This invention relates generally to the art of blow molding and more particularly to the art of blow molding utilizing large parisons.
The art of blow molding has traditionally been carried out by vertically extruding a tubular form in a downward direction followed by subsequent steps of enclosing the tubular form within a mold section located immediately adjacent the extruder outlet and inflating the thus entrapped parison to form an article in substantial conformity with the mold geometry.
A problem with vertical extrusion is that as the tubular form is extruded, the weight of the extruded material begins to bear upon that material which supports it. This effect is most pronounced at the extruder orifice which bears the entire weight of the extruded material. Thus, the longer the tubular form, the greater the weight bearing upon the supporting extruded material and the greater the stretch or sag produced in the material bearing the weight. This sag tends to produce a parison which does not have a uniform cross section.

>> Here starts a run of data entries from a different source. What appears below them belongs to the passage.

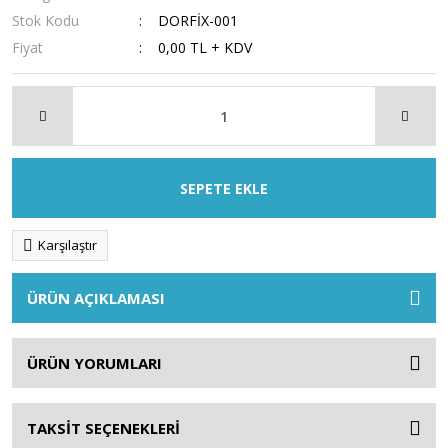
Stok Kodu
DORFİX-001
Fiyat
0,00 TL + KDV
SEPETE EKLE
Karşılaştır
ÜRÜN AÇIKLAMASI
ÜRÜN YORUMLARI
TAKSİT SEÇENEKLERİ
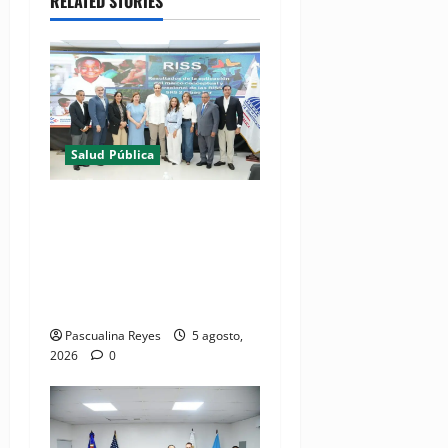
RELATED STORIES
Salud Pública
(VIDEO) MSP presenta
resultados de evaluación
para fortalecer las Redes
Integradas de Servicios de
Salud en Cibao Sur
Pascualina Reyes
5 agosto,
2026
0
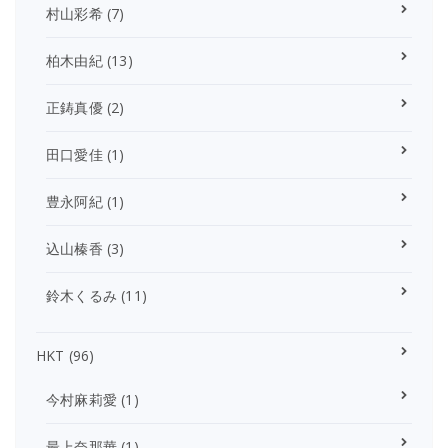
村山彩希
(7)
柏木由紀
(13)
正鋳真優
(2)
田口愛佳
(1)
豊永阿紀
(1)
込山榛香
(3)
鈴木くるみ
(11)
HKT
(96)
今村麻莉愛
(1)
最上奈那華
(1)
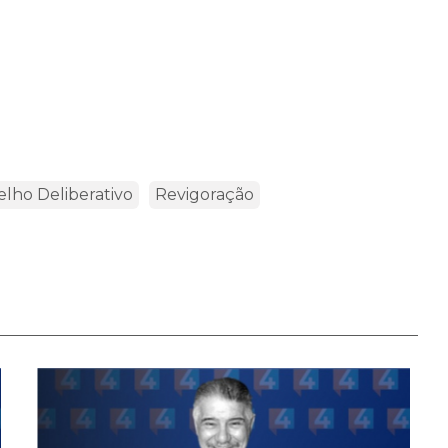
lho Deliberativo
Revigoração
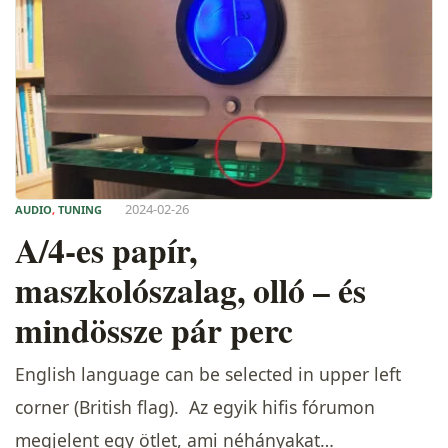
2024-02-26
AUDIO
,
TUNING
A/4-es papír,
maszkolószalag, olló – és
mindössze pár perc
English language can be selected in upper left
corner (British flag). Az egyik hifis fórumon
megjelent egy ötlet, ami néhányakat…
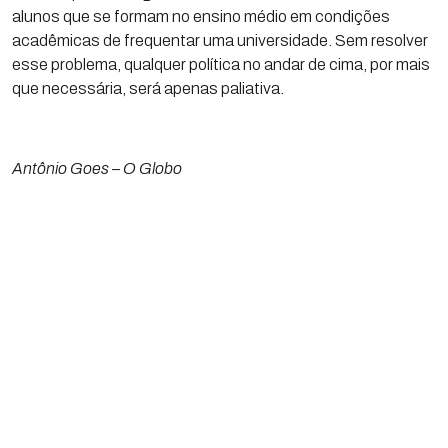
alunos que se formam no ensino médio em condições
acadêmicas de frequentar uma universidade. Sem resolver
esse problema, qualquer política no andar de cima, por mais
que necessária, será apenas paliativa.
Antônio Goes – O Globo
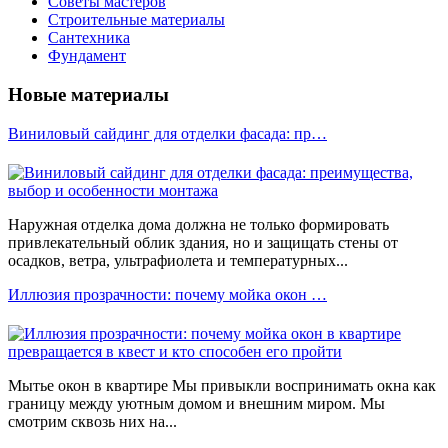
Советы мастеров
Строительные материалы
Сантехника
Фундамент
Новые материалы
Виниловый сайдинг для отделки фасада: пр…
Наружная отделка дома должна не только формировать
привлекательный облик здания, но и защищать стены от
осадков, ветра, ультрафиолета и температурных...
Иллюзия прозрачности: почему мойка окон …
Мытье окон в квартире Мы привыкли воспринимать окна как
границу между уютным домом и внешним миром. Мы
смотрим сквозь них на...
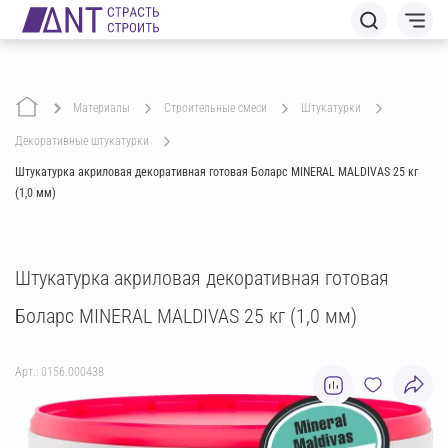
Материалы
строительные смеси
штукатурки
декоративные штукатурки
Штукатурка акриловая декоративная готовая Боларс MINERAL MALDIVAS 25 кг
(1,0 мм)
Штукатурка акриловая декоративная готовая
Боларс MINERAL MALDIVAS 25 кг (1,0 мм)
Арт.: 0156.000438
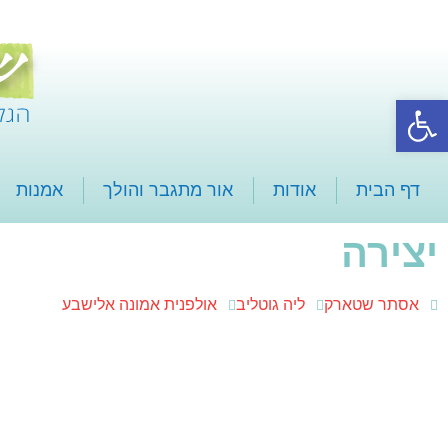
פתח סרגל נגישות
דף הבית
אודות
אור מתגבר והולך
אמנות
יצירה
אסתר שטארק
ליה גוטליב
אולפנית אמונה אלישבע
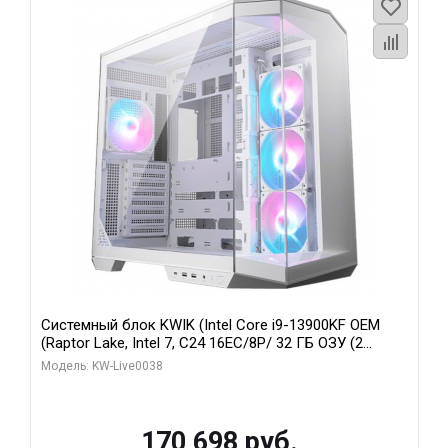
Системный блок KWIK (Intel Core i9-13900KF OEM
(Raptor Lake, Intel 7, C24 16EC/8P/ 32 ГБ ОЗУ (2
модуля)/ Gigabyte RX9070XT GAMING OC 16GB GDDR6
Модель: KW-Live0038
256bit 2xDP 2/ 960 ГБ SSD)
170 698 руб.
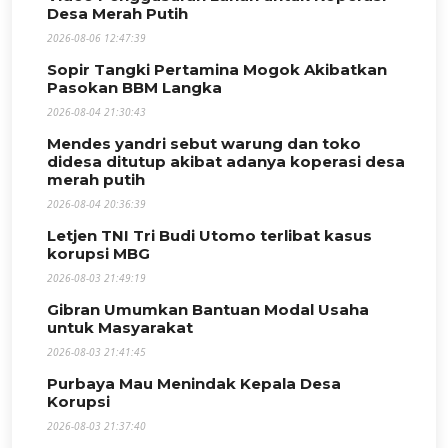
Desa Merah Putih
2026-08-06 12:47:39
Sopir Tangki Pertamina Mogok Akibatkan
Pasokan BBM Langka
2026-08-04 21:30:43
Mendes yandri sebut warung dan toko
didesa ditutup akibat adanya koperasi desa
merah putih
2026-08-04 20:36:39
Letjen TNI Tri Budi Utomo terlibat kasus
korupsi MBG
2026-08-03 21:49:19
Gibran Umumkan Bantuan Modal Usaha
untuk Masyarakat
2026-08-03 21:41:45
Purbaya Mau Menindak Kepala Desa
Korupsi
2026-08-03 21:37:40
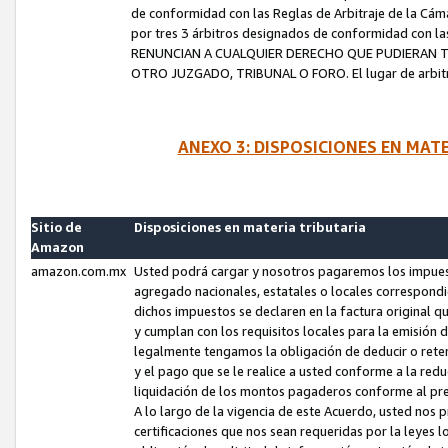
de conformidad con las Reglas de Arbitraje de la Cámar
por tres 3 árbitros designados de conformidad con 
RENUNCIAN A CUALQUIER DERECHO QUE PUDIERAN T
OTRO JUZGADO, TRIBUNAL O FORO. El lugar de arbitraj
ANEXO 3: DISPOSICIONES EN MAT
Sitio de
Disposiciones en materia tributaria
Amazon
amazon.com.mx
Usted podrá cargar y nosotros pagaremos los impuesto
agregado nacionales, estatales o locales correspondi
dichos impuestos se declaren en la factura original 
y cumplan con los requisitos locales para la emisión 
legalmente tengamos la obligación de deducir o rete
y el pago que se le realice a usted conforme a la red
liquidación de los montos pagaderos conforme al p
A lo largo de la vigencia de este Acuerdo, usted no
certificaciones que nos sean requeridas por la leyes 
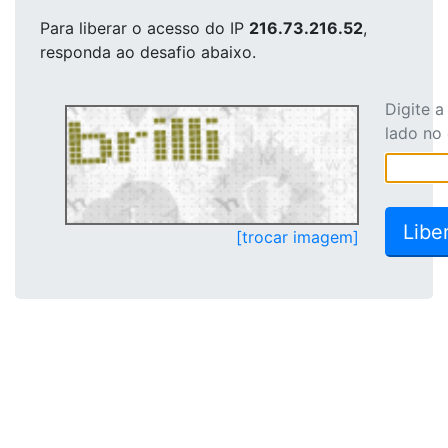
Para liberar o acesso
do IP
216.73.216.52
,
responda ao desafio abaixo.
Digite 
lado no
[trocar imagem]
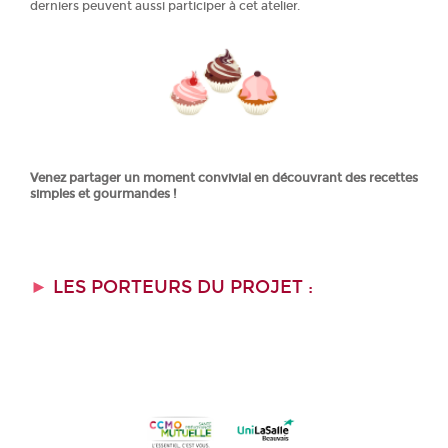
derniers peuvent aussi participer à cet atelier.
Venez partager un moment convivial en découvrant des recettes
simples et gourmandes !
►
LES PORTEURS DU PROJET :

In the past, when parison weight has been sufficient to cause excessive sag, hot thermoplastic material within the extruder has been collected within an accumulator while the parison is in the process of being molded. The accumulator prevents further emission of any thermoplastic material from the die while the parison is in the forming or blow molding stage of the process. The accumulator, usually in the form of a piston and cylinder, serves the additional purpose of quickly extruding the thermoplastic material through the die orifice in order to minimize the time during which sagging can occur.
The degree of sagging which is produced during any process is to a large extent a function of the hot strength of the thermoplastic material being formed into a parison. The most desirable material is high molecular weight polyethylene because of its hot strength. Other materials, however, possess desirable attributes but have hot strength such that the utility of such materials within a blow molding process is severely limited. Materials which possess only marginal hot strength as far as a blow molding process is concerned include but are not limited to nylon, polypropylene, saran, acrylonitrile-butadiene-styrene copolymers, polycarbonates and polystyrene. These materials all present significant sagging problems.
A technique to overcome the problem of non-uniformity produced by the sagging of a tubular form is described in U.S. Pat. No. 3,759,719 to Morecroft et al. The process described therein comprises the production of a tubular form having varying cross-sectional width at the extruder outlet. The process described by Morecroft et al comprises the continual monitoring of the tubular wall thickness and constant compensation for any irregularities therein as compared to a previous setting. Such programming may be utilized so as to minimize the effects of sag produced by the weight of the extruded tubular form.
An additional problem with conventional blow molding processes is the difficulty of extruding tubular forms from materials which are thermally degradable. Such materials tend to degrade or decompose as a function of time at temperature. Normally such materials are desirably extruded from extremely streamline dies so as to minimize the residence time within the heated die. Accumulators by their very nature are nonstreamline. In attempting to accumulate thermally degradable materials, the long stay as well as the stagnant areas within the nonstreamlined construction and severe degradation make it virtually impossible to produce quality products. For this reason, only materials which are not thermally degradable have been heretofore utilized in blow molding processes utilizing accumulators.
The prior art has devised processes for producing coextruded blow molding objects. A coextrusion die useful in a blow molding process is described in U.S. Pat. No. 4,149,839 to Iwawaki et al. The vertical coextrusion process described therein utilizes a series of mandrels and piston rings surrounding rods associated with the mandrel which function to both extrude and accumulate materials within the various layers. Thermal degradation within a coextrusion die becomes a particular problem when one of the materials must of necessity be at a significantly higher temperature than the degradable material. This problem is particularly acute near the point of conversion of the two layers where the degradable material tends to remain motionless during the accumulating process.